(Input for this task begins)

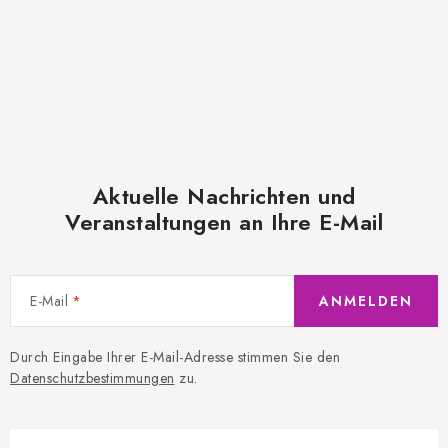
Aktuelle Nachrichten und
Veranstaltungen an Ihre E-Mail
E-Mail
ANMELDEN
Durch Eingabe Ihrer E-Mail-Adresse stimmen Sie den
Datenschutzbestimmungen
zu.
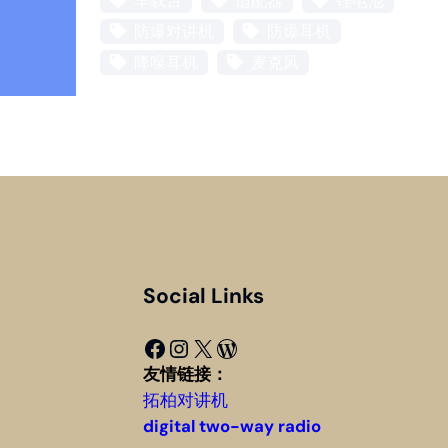
车载台
适配器
锂电池
防爆对讲机
防爆耳机
降噪耳机
麦克风
Social Links
Facebook
Instagram
X
WordPress
友情链接：
拓柏对讲机
digital two-way radio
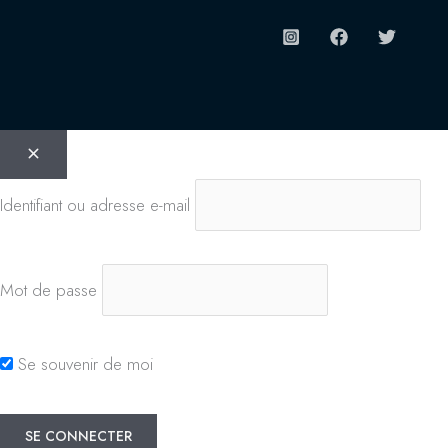
Identifiant ou adresse e-mail
Mot de passe
Se souvenir de moi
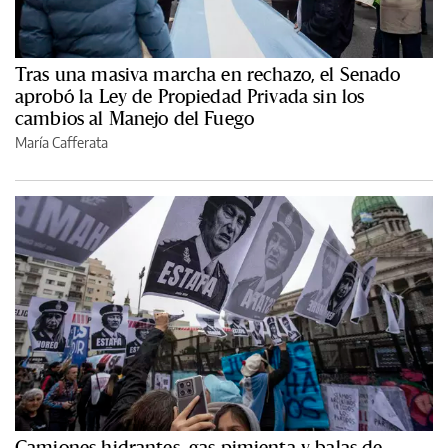
Tras una masiva marcha en rechazo, el Senado
aprobó la Ley de Propiedad Privada sin los
cambios al Manejo del Fuego
María Cafferata
Camiones hidrantes, gas pimienta y balas de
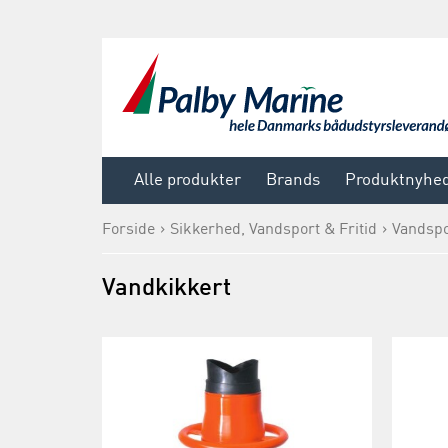
Alle produkter
Brands
Produktnyhe
Forside
Sikkerhed, Vandsport & Fritid
Vandspo
Vandkikkert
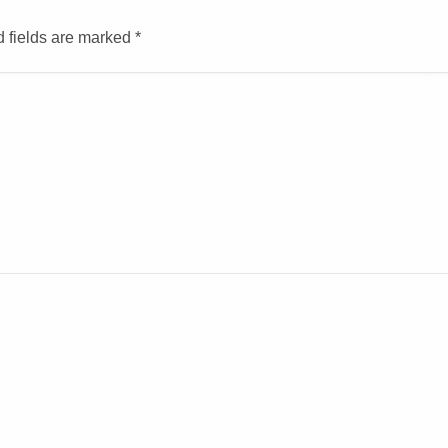
d fields are marked
*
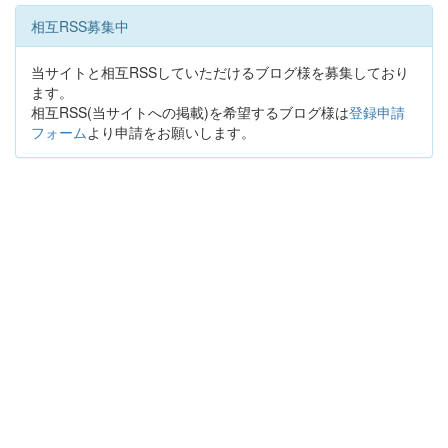
相互RSS募集中
当サイトと相互RSSしていただけるブログ様を募集しており
ます。
相互RSS(当サイトへの掲載)を希望するブログ様は
登録申請
フォーム
より申請をお願いします。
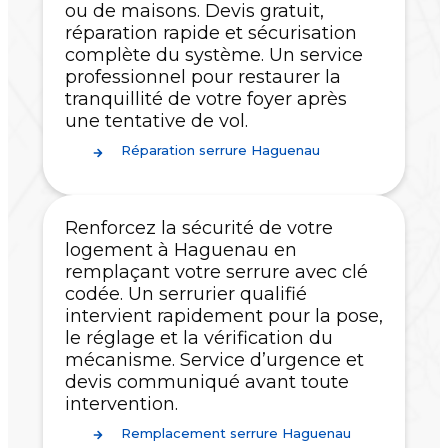
ou de maisons. Devis gratuit,
réparation rapide et sécurisation
complète du système. Un service
professionnel pour restaurer la
tranquillité de votre foyer après
une tentative de vol.
Réparation serrure Haguenau
Renforcez la sécurité de votre
logement à Haguenau en
remplaçant votre serrure avec clé
codée. Un serrurier qualifié
intervient rapidement pour la pose,
le réglage et la vérification du
mécanisme. Service d’urgence et
devis communiqué avant toute
intervention.
Remplacement serrure Haguenau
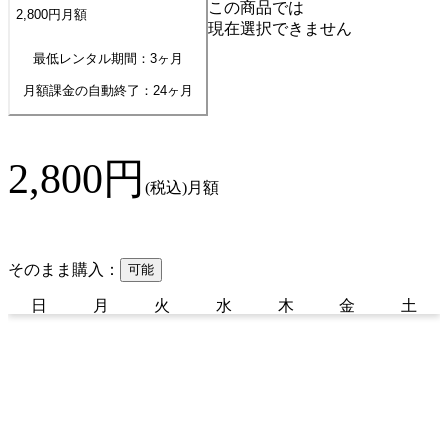
この商品では
2,800
円
月額
現在選択できません
最低レンタル期間：3ヶ月
月額課金の自動終了：
24
ヶ月
2,800
円
(税込)
月額
そのまま購入：
可能
日
月
火
水
木
金
土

(Input for this task ends)

§ **Task objective**: Within the entries, find all lines that contain "votre" and copy each one.

§ **Your solution**:
tranquillité de votre foyer après
Renforcez la sécurité de votre
remplaçant votre serrure avec clé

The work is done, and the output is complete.